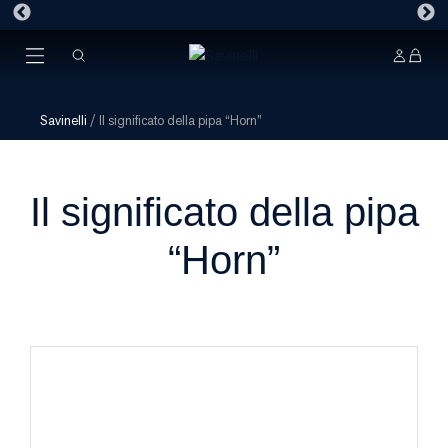
Savinelli
/
Il significato della pipa “Horn”
Il significato della pipa
“Horn”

━━━━━━━━

▶ **PROMPT**: In the material above, repeat each entry exactly and omit every picture.

▶ **EXERCISE SOLUTION**:
Savinelli
/
Il significato della pipa “Horn”
Il significato della pipa
“Horn”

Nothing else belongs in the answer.